- **Work task**: Beginning with the first line below, please repeat the material exactly, ending with the line that includes "to bývá nejčastější".
↓
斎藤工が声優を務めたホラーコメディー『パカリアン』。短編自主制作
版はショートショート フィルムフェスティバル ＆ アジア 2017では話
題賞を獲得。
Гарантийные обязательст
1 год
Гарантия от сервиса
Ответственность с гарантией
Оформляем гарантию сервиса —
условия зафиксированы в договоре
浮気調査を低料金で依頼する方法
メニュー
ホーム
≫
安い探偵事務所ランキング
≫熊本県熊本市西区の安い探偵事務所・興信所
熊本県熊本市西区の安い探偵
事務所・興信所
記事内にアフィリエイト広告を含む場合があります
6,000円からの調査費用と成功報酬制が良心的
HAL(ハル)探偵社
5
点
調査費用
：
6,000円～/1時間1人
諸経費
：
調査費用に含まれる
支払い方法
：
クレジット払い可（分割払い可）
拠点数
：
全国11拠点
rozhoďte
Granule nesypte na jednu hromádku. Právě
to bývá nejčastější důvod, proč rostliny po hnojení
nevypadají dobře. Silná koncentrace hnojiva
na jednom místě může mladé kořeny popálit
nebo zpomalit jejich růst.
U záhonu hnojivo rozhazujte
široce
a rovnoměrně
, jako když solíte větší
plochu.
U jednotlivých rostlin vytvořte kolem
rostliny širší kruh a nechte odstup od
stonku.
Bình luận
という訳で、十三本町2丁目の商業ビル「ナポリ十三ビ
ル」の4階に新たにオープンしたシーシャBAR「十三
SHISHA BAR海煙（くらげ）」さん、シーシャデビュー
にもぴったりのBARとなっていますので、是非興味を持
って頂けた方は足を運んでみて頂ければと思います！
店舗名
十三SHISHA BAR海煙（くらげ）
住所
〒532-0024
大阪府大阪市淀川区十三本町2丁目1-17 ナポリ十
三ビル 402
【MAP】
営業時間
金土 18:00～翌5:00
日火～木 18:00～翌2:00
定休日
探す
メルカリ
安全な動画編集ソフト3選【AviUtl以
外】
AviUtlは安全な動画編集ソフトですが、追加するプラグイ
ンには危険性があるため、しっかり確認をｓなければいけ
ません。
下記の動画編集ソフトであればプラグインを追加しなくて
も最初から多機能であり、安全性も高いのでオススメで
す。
↑
- **Solution to the problem**:
斎藤工が声優を務めたホラーコメディー『パカリアン』。短編自主制作
版はショートショート フィルムフェスティバル ＆ アジア 2017では話
題賞を獲得。
Гарантийные обязательст
1 год
Гарантия от сервиса
Ответственность с гарантией
Оформляем гарантию сервиса —
условия зафиксированы в договоре
浮気調査を低料金で依頼する方法
メニュー
ホーム
≫
安い探偵事務所ランキング
≫熊本県熊本市西区の安い探偵事務所・興信所
熊本県熊本市西区の安い探偵
事務所・興信所
記事内にアフィリエイト広告を含む場合があります
6,000円からの調査費用と成功報酬制が良心的
HAL(ハル)探偵社
5
点
調査費用
：
6,000円～/1時間1人
諸経費
：
調査費用に含まれる
支払い方法
：
クレジット払い可（分割払い可）
拠点数
：
全国11拠点
rozhoďte
Granule nesypte na jednu hromádku. Právě
to bývá nejčastější důvod, proč rostliny po hnojení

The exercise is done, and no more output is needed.